Equivalence infinite Spectrum problem and finite spectrum problem Definitions:
For a given first order sentence $\phi$ define $\text{spectrum}(\phi)$ to be the set of all cardinalities of the finite models of $\phi$. A set $S\subseteq\mathbb N_+$ is said to be a spectrum, if there is a first order sentence $\phi$ with $\text{spectrum}(\phi)=S$.
For a given first order sentence $\phi$ define $\infty\text{-spectrum}(\phi)$ to be the class of all cardinal numbers $\kappa$ for which there is a model $M$ of $\phi$ such that the cardinality of $M$ is $\kappa$. Let $\text{Card}$ be the class of all cardinal numbers. Set $\text{Card}_+:=\text{Card}\setminus \{0\}$. A subclass $T$ of $\text{Card}_+$ is said to be an $\infty$-spectrum if there is a first order sentence $\phi$ with $\infty\text{-spectrum}(\phi)=T$.
Question: Are the following assertions equivalent?
(1) For every spectrum $S$, the set $\mathbb N_+\setminus S$ is also a spectrum.
(2) For every $\infty$-spectrum $T$, the class $\mathrm{Card}_+\setminus T$ is also an $\infty$-spectrum.
How to prove this?
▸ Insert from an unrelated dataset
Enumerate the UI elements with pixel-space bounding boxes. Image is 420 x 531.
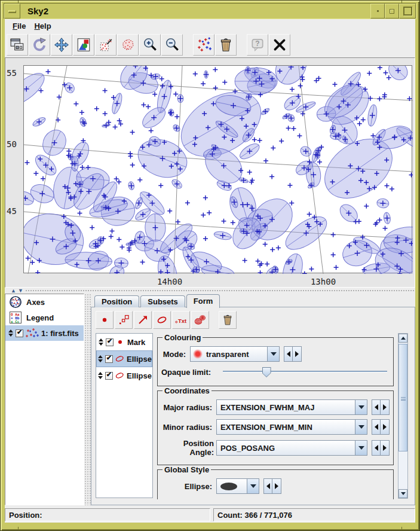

Am I too stupid or am I too stupid?
 A: (2) is false: if a sentence $\varphi$ has any infinite models, then $\infty$-spectrum($\varphi$) contains every infinite cardinal (this is Lowenheim-Skolem) - so $Card_+\setminus T$ contains no infinite cardinal. Thus, any sentence $\varphi$ such that


*

*$\varphi$ has an infinite model, but

*spectrum$(\varphi$) is not a cofinite subset of $\mathbb{N}$
is a counterexample to (2) (using the fact that, by Compactness, if a sentence $\psi$ has arbitrarily large finite models then it has an infinite model). For example, let $\varphi$ be the sentence saying that the structure is a field.
Meanwhile, (1) is open (called the spectrum problem, see http://www.diku.dk/hjemmesider/ansatte/neil/SpectraSubmitted.pdf). So the two principles are certainly not easily proved to be equivalent; and if (1) is true, then they are not equivalent.
Certainly, they are not equivalent "morally" - the disproof of (2) is a straightforward application of basic results about first-order logic (compactness and Lowenheim-Skolem), while even if (1) is false, it would be false for a much deeper reason (based purely on the amount of work which has already gone into its study, and the interesting partial results gotten along the way).
An important thing to keep in mind is that (2) is a statement about infinite model theory, while (1) is a statement about finite model theory; and these two aspects of model theory are extremely different. For instance, finite analogues of compactness and Lowenheim-Skolem are easily disproved; and while the relation "$\theta\models \psi$" is c.e. by the Completeness Theorem, the relation "$\theta\models\psi$ on finite models" is co-c.e.. So you should not expect questions about finite model theory to have anything to do with their classical model theoretic counterparts. (Note that this is part of what makes finite model theory so cool!)

By the way, this is essentially just the combination of answers your other questions have already received (Infinite Spectrum Problem and Is T an infinity spectrum whenever T is a spectrum?).